I opted to use an open source recovery tool: ddrescue. This tool attempts to make an image of the disk, partition or file in question by making multiple passes over the source data. It achieves this by writing out a log file so that you are able to perform further passes and/or continue if process is interrupted. Once I had the damaged drive connected to a machine (without mounting the file system) I followed this process:

  1. Performed an initial scan across the surface of the disk, ignoring bad, unreadable sectors:
    ddrescue -f -n /dev/sdd1 /mnt/external_storage/tmp/hdd.img /mnt/external_storage/tmp/hdd.log

    This took a long time to complete (a day or two) and resulted in a file the size of the partition.

  2. Began a scan that concentrated on the bad sectors, forcing 3 attempts at reading the data:
    ddrescue -d -f -r3 /dev/sdd1 /mnt/external_storage/tmp/hdd.img /mnt/external_storage/hdd.log

    Because of the existing log file, ddrescue is able to ignore sectors that it has already retrieved data from and target the damaged areas of the partition. Despite this, however, this command ended up running for several weeks. Towards the end, the "rescued data" count was only increasing by a byte or two a day(!); this was when we decided to kill the process and continue with the next steps in the recovery.

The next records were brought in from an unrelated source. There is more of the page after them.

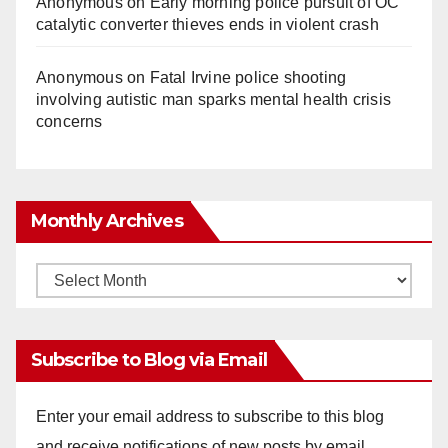
Anonymous
on
Early morning police pursuit of OC
catalytic converter thieves ends in violent crash
Anonymous
on
Fatal Irvine police shooting
involving autistic man sparks mental health crisis
concerns
Monthly Archives
Monthly
Archives
Subscribe to Blog via Email
Enter your email address to subscribe to this blog
and receive notifications of new posts by email.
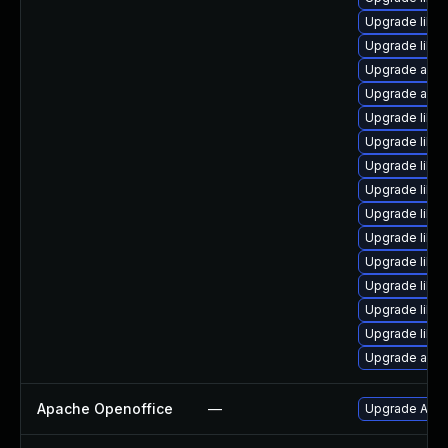
Upgrade libre
Upgrade libre
Upgrade autoc
Upgrade auto
Upgrade libre
Upgrade libre
Upgrade libr
Upgrade libre
Upgrade libre
Upgrade libre
Upgrade libr
Upgrade libre
Upgrade libr
Upgrade libre
Upgrade autoc
Apache Openoffice
—
Upgrade Apach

  3. Created a new NTFS partition on another (larger capacity) HDD and wrote the recovered image out to it:
    dd if=/mnt/external_storage/tmp/hdd.img of=/dev/sde1

  4. Attached the drive to a machine running Windows and fixed any outstanding file system errors:
    chkdsk /F G:

After completing the above steps, I was able to navigate into the previously inaccessible "photos1" directory, much to the joy of my colleague!